Back in the 1960s, my father worked on the Apollo Moon Landing. Which was exciting in a lot of ways. But one particularly thrilling event happened on Christmas Eve 1968.
This date marked the famous “Earthrise” photo from Apollo 8, the first manned mission to orbit the moon (commanded by astronaut Frank Borman). Of course, the year 1968 had been a difficult and trying time for our country. But this historic occasion gave us all a reason to come together and rejoice at the end of the year.
This event also had a profound impact on my career goals. During the early 1970s, I served as a cadet at the U.S. Air Force Academy and majored in life sciences, with the goal of becoming an astronaut. But I realized going to medical school first might confer an additional skill for space exploration.
I didn’t forget my astronaut aspirations. As a new grad student, I worked on analytical chemistry, developing instruments used by NASA for the Skylab and Space Shuttle programs.
(We use these same kinds of tools today to help formulate and quality check my Smart Science Nutritionals dietary supplements line. Head over to my website, www.DrMicozzi.com, and browse the “shop” tab to learn more!)
Needless to say, I had, and still have, a fondness for the space agency. In fact, NASA may be the only agency in the federal government these days to show signs of “intelligent life in the universe,” as we used to say.
Research and development for NASA manned spaceflight programs has led to technological advances and achievements in other scientific fields as well—including diet, health, and nutrition.
The key antioxidant that keeps astronauts healthy
One of the key lessons of the manned space flight program was that the human body is built to work best with the force of gravity grounding us.

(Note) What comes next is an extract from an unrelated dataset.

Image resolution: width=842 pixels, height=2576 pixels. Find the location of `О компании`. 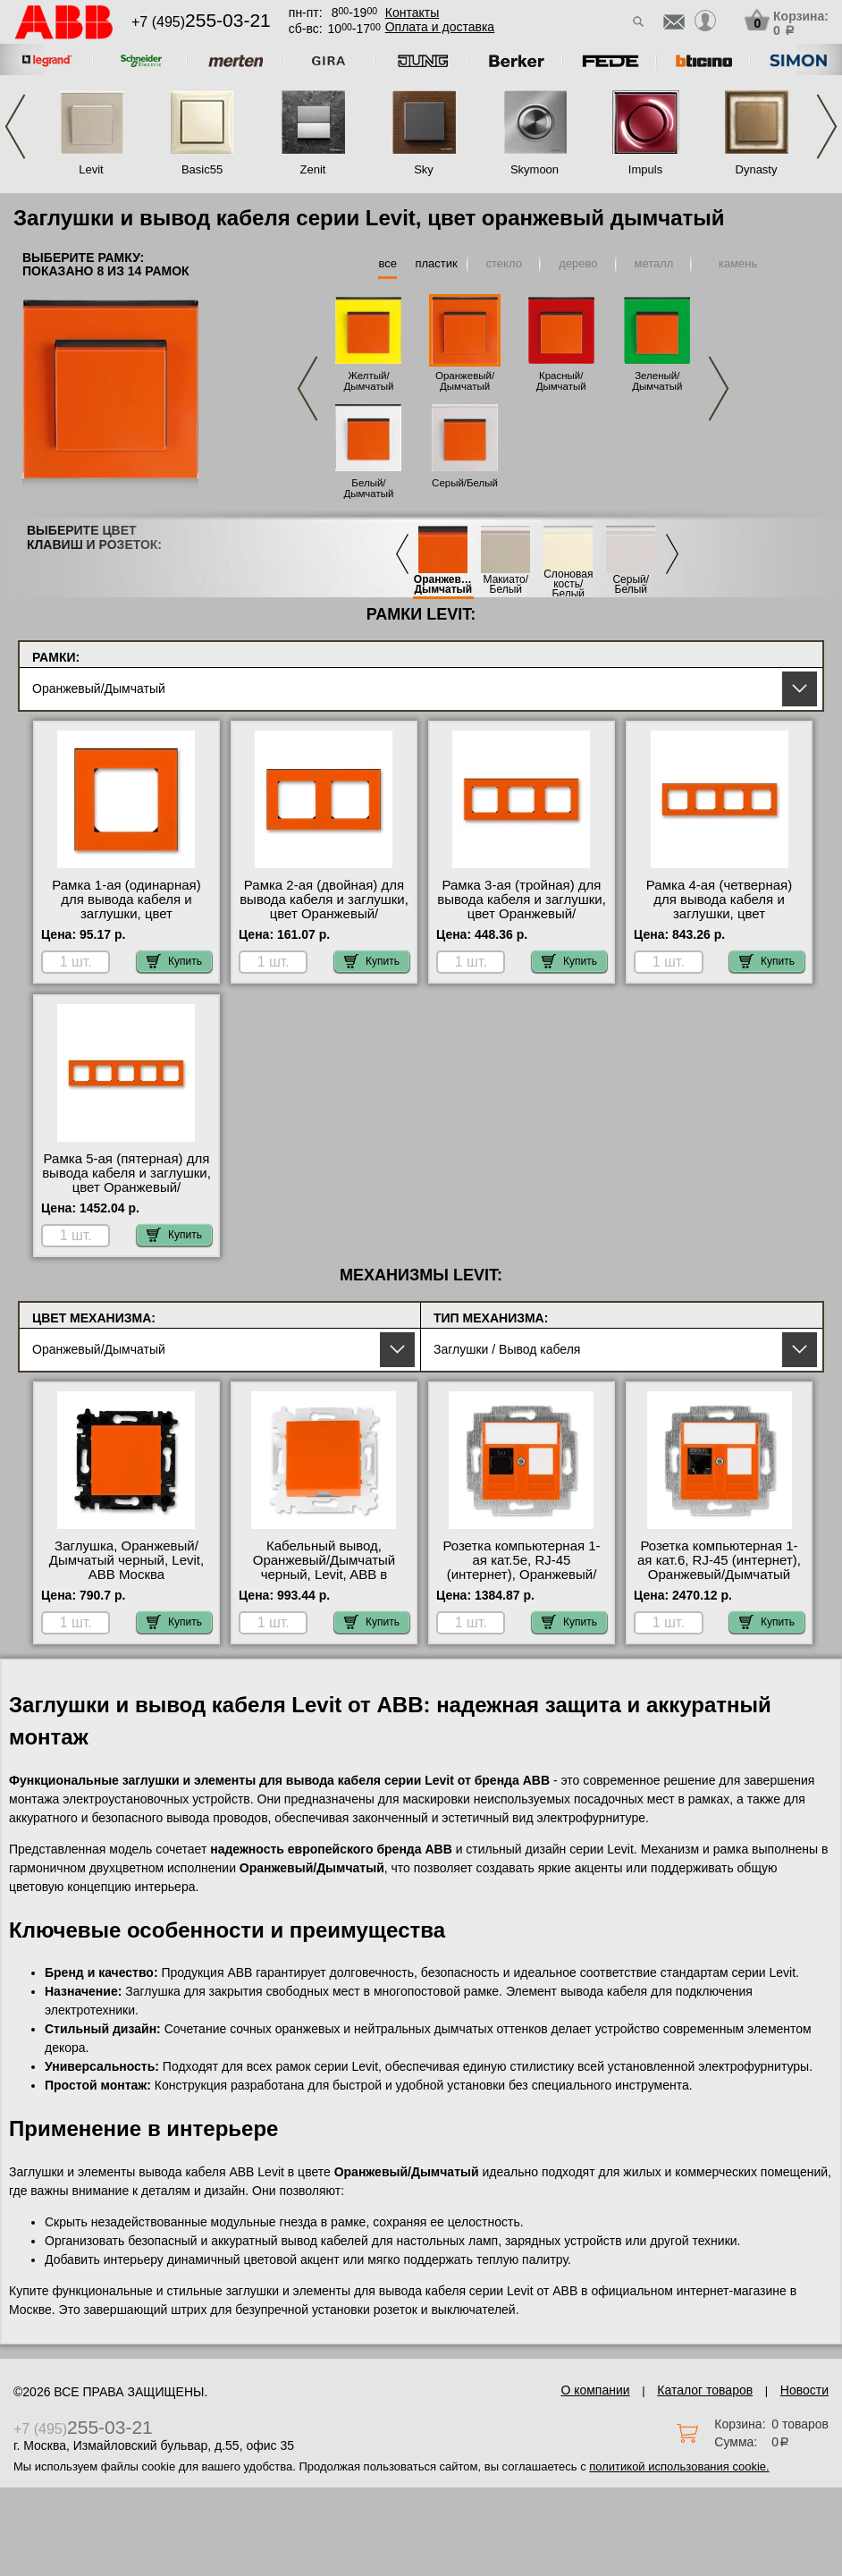 О компании is located at coordinates (594, 2390).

Dr. John DeWitt, a NASA biochemist, recently told CNN: “Force is what helps our muscles get stronger; force is what helps our bones to stay strong; force is what helps our heart to stay strong by pumping the blood against gravity. So, when you take that force away, you all of a sudden lose a really important stimulus that’s important for health.”1
Now, going to the moon is one thing, but astronauts on a mission to Mars could spend six to nine months on a spacecraft in zero gravity. Research on astronauts who lived for six months on the International Space Station orbiting the Earth found that they experience muscle atrophy and loss or weakening of bone.
And because floating in space requires little effort from the heart, astronauts lose blood volume and experience heart deconditioning. They also have a weakened immune system and insulin resistance. Plus, astronauts in their late 40s and 50s experience alterations in eyesight. In fact, some have even needed to wear eyeglasses in flight.
However, a recent study found that an antioxidant in blueberries, grape skins, and red wine may hold answers to physical conditioning during long spaceflights and in low-gravity conditions.2
Of course, most of my readers aren’t going to rocket off to Mars or the International Space Station. But we’re all susceptible to all of the health issues listed above, which is why I’m telling you about this new study.
After all, if red wine and blueberries can help keep astronauts strong and healthy at zero gravity, imagine what they can do for you here on Earth.
Keep your bones and muscles healthy with these two drinks
Researchers conducted experiments on rats in simulated low-gravity conditions. They found that reduced gravity led to a loss of grip, muscle weight, calf circumference, and slow-twitch muscle fiber.
But in the rats given the red wine/blueberry antioxidant, researchers observed that bone and muscle mass was preserved.
Given this, researchers believe the antioxidant works to promote muscle growth by increasing insulin sensitivity and glucose uptake in muscle fibers.
Fortunately, you can get all the benefits of this gravity-defying nutrient right here on Earth. Just drink a glass or two of red wine a day, as I discussed on page 2. Or mix blueberry powdered extract in water for a healthy and tasty quaff. I recommend 400-500 mg daily.
Of course, there’s no reason why you shouldn’t also enjoy fresh blueberries when they’re in season!
2“A Moderate Daily Dose of Resveratrol Mitigates Muscle Deconditioning in a Martian Gravity Analog.” Front Physiol. 2019 Jul 18;10:899.